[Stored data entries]

▬▬▬▬▬▬

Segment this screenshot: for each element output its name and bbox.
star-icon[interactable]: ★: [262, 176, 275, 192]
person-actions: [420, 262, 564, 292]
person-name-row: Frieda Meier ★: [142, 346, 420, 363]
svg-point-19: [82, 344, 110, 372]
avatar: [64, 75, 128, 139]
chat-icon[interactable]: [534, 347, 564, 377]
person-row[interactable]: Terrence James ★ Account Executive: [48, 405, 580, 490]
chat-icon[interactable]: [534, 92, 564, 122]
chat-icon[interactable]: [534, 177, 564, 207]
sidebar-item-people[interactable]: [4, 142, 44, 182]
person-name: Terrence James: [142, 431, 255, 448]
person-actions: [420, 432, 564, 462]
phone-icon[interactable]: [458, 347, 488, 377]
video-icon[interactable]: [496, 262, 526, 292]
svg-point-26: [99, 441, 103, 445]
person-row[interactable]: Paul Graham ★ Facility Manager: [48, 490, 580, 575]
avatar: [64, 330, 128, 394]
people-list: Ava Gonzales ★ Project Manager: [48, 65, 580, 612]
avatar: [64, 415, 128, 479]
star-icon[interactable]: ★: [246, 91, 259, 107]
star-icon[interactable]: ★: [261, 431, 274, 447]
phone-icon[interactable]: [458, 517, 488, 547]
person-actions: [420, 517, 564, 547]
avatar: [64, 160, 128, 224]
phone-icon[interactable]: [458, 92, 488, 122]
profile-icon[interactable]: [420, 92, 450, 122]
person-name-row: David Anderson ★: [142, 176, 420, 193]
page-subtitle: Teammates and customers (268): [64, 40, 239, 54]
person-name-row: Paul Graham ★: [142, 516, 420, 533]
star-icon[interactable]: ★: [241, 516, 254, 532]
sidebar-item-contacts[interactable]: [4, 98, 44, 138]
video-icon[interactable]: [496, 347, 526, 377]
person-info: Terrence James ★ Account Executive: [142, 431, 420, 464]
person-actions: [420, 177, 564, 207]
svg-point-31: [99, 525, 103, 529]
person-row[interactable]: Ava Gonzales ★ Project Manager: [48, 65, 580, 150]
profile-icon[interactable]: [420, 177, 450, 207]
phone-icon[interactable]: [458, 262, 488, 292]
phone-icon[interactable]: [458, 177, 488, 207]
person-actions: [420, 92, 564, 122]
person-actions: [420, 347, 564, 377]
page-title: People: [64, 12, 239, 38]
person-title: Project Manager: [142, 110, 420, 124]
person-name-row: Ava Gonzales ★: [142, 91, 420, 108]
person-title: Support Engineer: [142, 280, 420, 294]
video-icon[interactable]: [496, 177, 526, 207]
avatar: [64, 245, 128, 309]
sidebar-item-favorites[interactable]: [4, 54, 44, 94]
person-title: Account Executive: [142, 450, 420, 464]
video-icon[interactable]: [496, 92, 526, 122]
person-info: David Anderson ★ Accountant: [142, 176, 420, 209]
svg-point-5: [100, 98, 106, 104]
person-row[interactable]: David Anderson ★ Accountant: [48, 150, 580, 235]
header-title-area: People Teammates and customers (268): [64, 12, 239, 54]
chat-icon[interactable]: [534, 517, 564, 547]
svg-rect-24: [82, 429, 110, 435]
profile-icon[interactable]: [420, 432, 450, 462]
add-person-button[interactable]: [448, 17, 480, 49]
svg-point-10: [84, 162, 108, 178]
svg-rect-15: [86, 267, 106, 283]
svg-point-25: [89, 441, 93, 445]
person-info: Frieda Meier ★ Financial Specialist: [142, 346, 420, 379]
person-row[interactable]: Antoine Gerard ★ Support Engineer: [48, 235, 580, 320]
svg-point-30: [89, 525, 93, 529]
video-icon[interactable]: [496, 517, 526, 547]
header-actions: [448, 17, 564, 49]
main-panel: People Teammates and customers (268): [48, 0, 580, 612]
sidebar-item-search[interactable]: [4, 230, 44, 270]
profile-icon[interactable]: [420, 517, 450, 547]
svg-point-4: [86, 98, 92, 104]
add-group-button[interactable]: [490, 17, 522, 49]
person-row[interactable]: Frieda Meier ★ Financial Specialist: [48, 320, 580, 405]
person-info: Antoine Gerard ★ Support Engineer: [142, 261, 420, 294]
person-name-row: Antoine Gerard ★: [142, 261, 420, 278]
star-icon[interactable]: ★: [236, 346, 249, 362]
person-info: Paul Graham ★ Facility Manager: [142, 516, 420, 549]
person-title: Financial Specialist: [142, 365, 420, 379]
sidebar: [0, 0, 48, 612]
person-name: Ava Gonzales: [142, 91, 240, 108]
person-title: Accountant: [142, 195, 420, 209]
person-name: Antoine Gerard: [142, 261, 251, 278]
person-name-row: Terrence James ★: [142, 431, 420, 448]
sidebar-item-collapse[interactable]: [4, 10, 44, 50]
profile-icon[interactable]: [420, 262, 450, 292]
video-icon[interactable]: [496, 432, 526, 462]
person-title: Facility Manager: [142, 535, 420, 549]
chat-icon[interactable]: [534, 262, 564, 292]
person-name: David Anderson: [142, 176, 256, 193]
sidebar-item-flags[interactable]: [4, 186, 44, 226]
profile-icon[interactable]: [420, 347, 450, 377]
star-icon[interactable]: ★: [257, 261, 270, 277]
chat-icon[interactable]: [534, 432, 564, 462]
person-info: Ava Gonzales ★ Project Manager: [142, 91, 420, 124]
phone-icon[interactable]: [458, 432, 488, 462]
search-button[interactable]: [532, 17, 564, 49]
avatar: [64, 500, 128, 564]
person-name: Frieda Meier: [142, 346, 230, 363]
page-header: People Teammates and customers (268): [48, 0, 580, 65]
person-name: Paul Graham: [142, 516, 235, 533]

▬▬▬▬▬▬

## [YOUR OBJECTIVE]
Find the lines above holding the word "Accountant" and show them.

## [TASK ANSWER]
person-info: David Anderson ★ Accountant: [142, 176, 420, 209]
person-row[interactable]: David Anderson ★ Accountant: [48, 150, 580, 235]
person-title: Accountant: [142, 195, 420, 209]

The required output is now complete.